The question New Yorkers want to know is: How much will this cost me? Wind and solar costs increased sharply in 2023 due to changes in commercial conditions driven by inflation, interest rates and supply chain disruptions. Cap-and-invest will add even more costs. Last year, Washington state started a similar program. At the beginning of 2023, gasoline prices in Washington were 72 cents higher than the national average. By October, prices were $1.25 higher. The cost differential relative to the national average increased 88 percent because of the cost of their cap- and-invest program. A similar spike in gas prices will occur here. New York’s program covers all energy sectors, so all energy costs will necessarily increase.

New York greenhouse gas emissions are less than one-half of one percent of global emissions, and global emissions have been increasing by more than one-half of one percent per year since 1990. Therefore, anything New York does will be supplanted by emissions elsewhere in less than a year. That doesn’t mean we should not do something, but it does mean the state should document expected future costs to consumers.

Questions

Before the letter was published, I was asked to respond to questions.  The first requested confirmation of the numbers included.  The second asked about my claim that New York emissions are less than half a percent of global emissions.  This section responds to those questions.

My first claim was that “The cost differential relative to the national average increased 88% because of the cost of their cap-and-invest program.” I responded:

The Gas Buddy website includes a historical gas price graph that I used to estimate the effect on gasoline prices there.  In the following graph I plotted the average gas price in Washington in blue, USA average in red, and the Albany, NY average in green.  The blue arrow points to January 2023 when the Washington cap-and-invest program started and gasoline prices in the state increased relative to the national average.  At the beginning of 2023 gasoline prices in Washington were $0.76 higher than the national average. By October prices peaked $1.38 higher.
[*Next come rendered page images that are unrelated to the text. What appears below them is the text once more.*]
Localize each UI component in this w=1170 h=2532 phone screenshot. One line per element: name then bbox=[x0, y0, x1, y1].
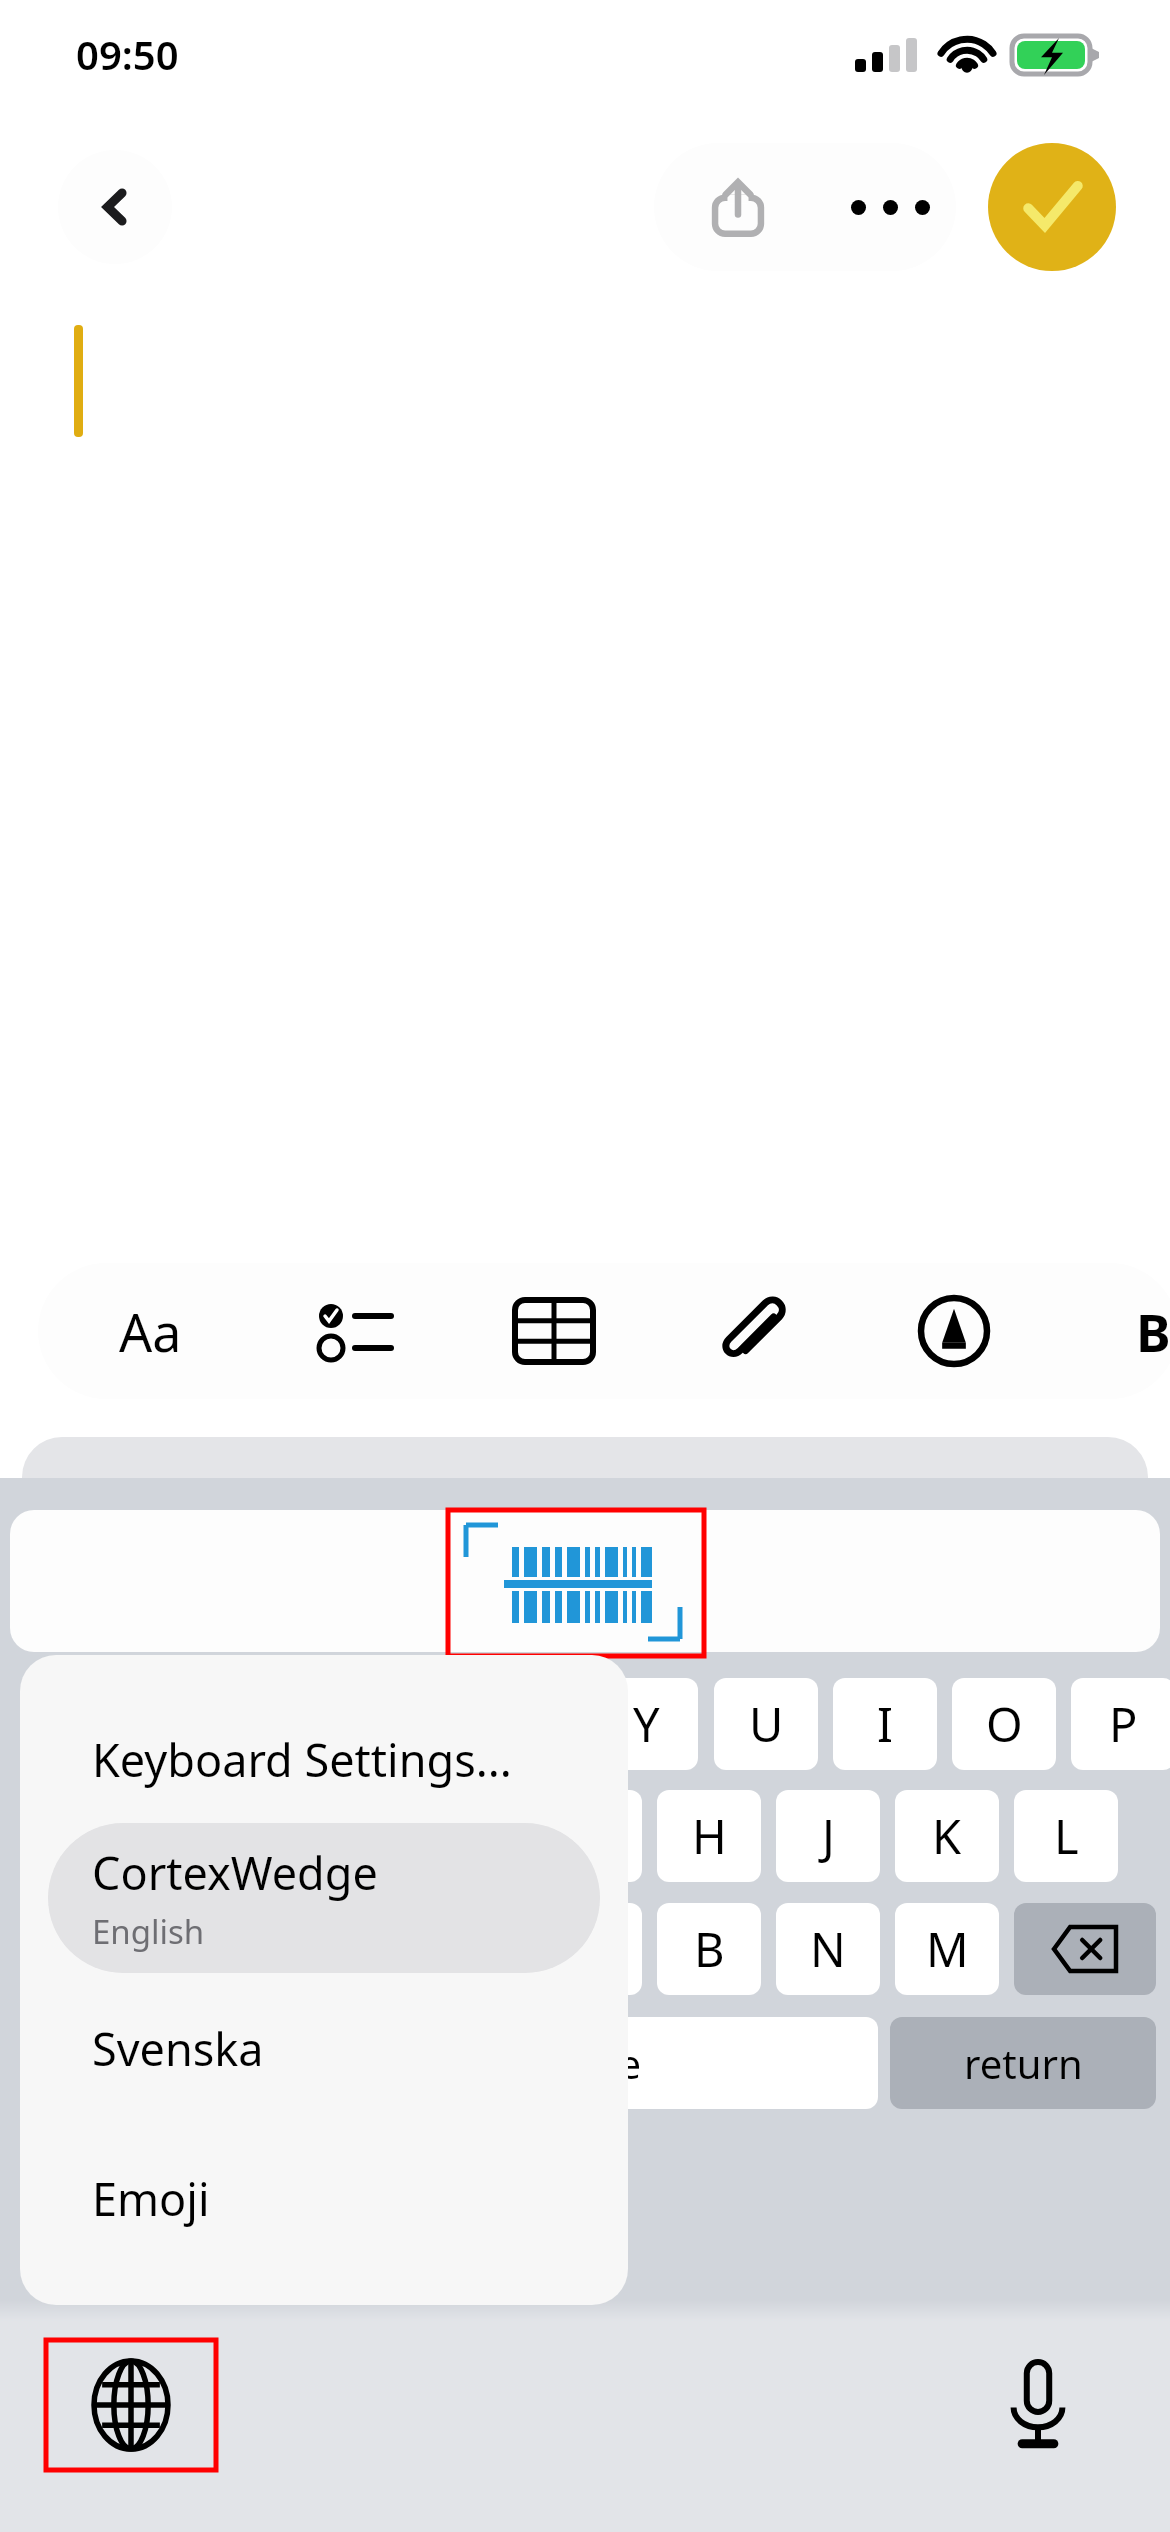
staticText: Emoji bbox=[92, 2168, 210, 2229]
button[interactable]: G bbox=[538, 1790, 642, 1882]
button[interactable]: Y bbox=[594, 1678, 698, 1770]
staticText: O bbox=[986, 1692, 1023, 1756]
button[interactable]: Done bbox=[988, 143, 1116, 271]
button[interactable]: Backspace bbox=[1014, 1903, 1156, 1995]
staticText: Y bbox=[633, 1692, 660, 1756]
button[interactable]: L bbox=[1014, 1790, 1118, 1882]
button[interactable]: J bbox=[776, 1790, 880, 1882]
button[interactable]: O bbox=[952, 1678, 1056, 1770]
button[interactable]: Aa bbox=[60, 1263, 240, 1399]
button[interactable]: P bbox=[1071, 1678, 1170, 1770]
button[interactable]: More options bbox=[824, 143, 956, 271]
button[interactable]: Svenska bbox=[20, 1973, 628, 2123]
staticText: K bbox=[932, 1804, 962, 1868]
button[interactable]: Table bbox=[468, 1263, 640, 1399]
staticText: J bbox=[822, 1804, 835, 1868]
staticText: 09:50 bbox=[76, 27, 179, 81]
button[interactable]: Scan barcode bbox=[446, 1508, 706, 1658]
button[interactable]: Attach bbox=[668, 1263, 840, 1399]
staticText: N bbox=[810, 1917, 846, 1981]
staticText: CortexWedge bbox=[92, 1842, 378, 1903]
button[interactable]: Markup bbox=[868, 1263, 1040, 1399]
staticText: M bbox=[926, 1917, 969, 1981]
staticText: V bbox=[576, 1917, 605, 1981]
staticText: English bbox=[92, 1909, 205, 1954]
staticText: G bbox=[573, 1804, 608, 1868]
button[interactable]: K bbox=[895, 1790, 999, 1882]
staticText: H bbox=[692, 1804, 727, 1868]
button[interactable]: H bbox=[657, 1790, 761, 1882]
button[interactable]: return bbox=[890, 2017, 1156, 2109]
staticText: L bbox=[1054, 1804, 1079, 1868]
button[interactable]: space bbox=[296, 2017, 878, 2109]
staticText: U bbox=[749, 1692, 784, 1756]
staticText: B bbox=[1136, 1296, 1170, 1367]
staticText: P bbox=[1109, 1692, 1138, 1756]
button[interactable]: M bbox=[895, 1903, 999, 1995]
button[interactable]: Dictate bbox=[962, 2340, 1114, 2470]
button[interactable]: CortexWedge bbox=[48, 1823, 600, 1973]
staticText: space bbox=[533, 2036, 641, 2090]
button[interactable]: I bbox=[833, 1678, 937, 1770]
button[interactable]: Checklist bbox=[268, 1263, 440, 1399]
button[interactable]: Keyboard Settings... bbox=[20, 1695, 628, 1823]
button[interactable]: B bbox=[657, 1903, 761, 1995]
staticText: Keyboard Settings... bbox=[92, 1729, 512, 1790]
button[interactable]: Back bbox=[58, 150, 172, 264]
staticText: Svenska bbox=[92, 2018, 264, 2079]
button[interactable]: Next keyboard bbox=[44, 2338, 218, 2472]
button[interactable]: V bbox=[538, 1903, 642, 1995]
button[interactable]: B bbox=[1064, 1263, 1170, 1399]
button[interactable]: U bbox=[714, 1678, 818, 1770]
button[interactable]: Share bbox=[672, 143, 804, 271]
staticText: I bbox=[877, 1692, 893, 1756]
staticText: Aa bbox=[119, 1296, 182, 1367]
staticText: return bbox=[964, 2036, 1083, 2090]
button[interactable]: N bbox=[776, 1903, 880, 1995]
staticText: B bbox=[694, 1917, 725, 1981]
button[interactable]: Emoji bbox=[20, 2123, 628, 2273]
The cost differential relative to the national average increased 83% because of the cost of their cap-and-invest program. 
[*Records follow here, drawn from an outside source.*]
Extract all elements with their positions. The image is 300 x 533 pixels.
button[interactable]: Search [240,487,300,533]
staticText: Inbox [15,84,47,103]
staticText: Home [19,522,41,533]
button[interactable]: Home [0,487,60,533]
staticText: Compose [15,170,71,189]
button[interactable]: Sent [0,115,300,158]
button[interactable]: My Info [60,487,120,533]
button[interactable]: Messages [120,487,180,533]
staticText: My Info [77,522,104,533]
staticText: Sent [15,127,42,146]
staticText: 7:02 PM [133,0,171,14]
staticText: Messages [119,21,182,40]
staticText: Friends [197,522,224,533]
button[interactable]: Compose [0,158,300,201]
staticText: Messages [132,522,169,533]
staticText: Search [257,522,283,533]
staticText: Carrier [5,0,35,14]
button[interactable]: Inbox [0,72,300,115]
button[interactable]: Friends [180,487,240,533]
My second claim was that “New York greenhouse gas emissions are less than one half of one percent of global emissions, and global emissions have been increasing by more than one half of one percent per year since 1990.” I responded:

I used information from my post Climate Act Emission Reductions in Context dated January 20, 2022 that documented how New York GHG relate to global emission increases.  In response to your questions I updated the analysis.  I found CO2 and GHG emissions data for the world’s countries and consolidated the data in the attached spreadsheet.  There is interannual variation, but the five-year annual average has always been greater than 0.79% until the COVID year of 2020.  The Statewide GHG emissions inventory came out in December but the comparable GWP-100 data that I used from Open Data NY through 2021 are not available.  The analysis relies on last year’s data.  New York’s share of global GHG emissions is 0.42% in 2019 so this means that global annual increases in GHG emissions are greater than New York’s total contribution to global emissions.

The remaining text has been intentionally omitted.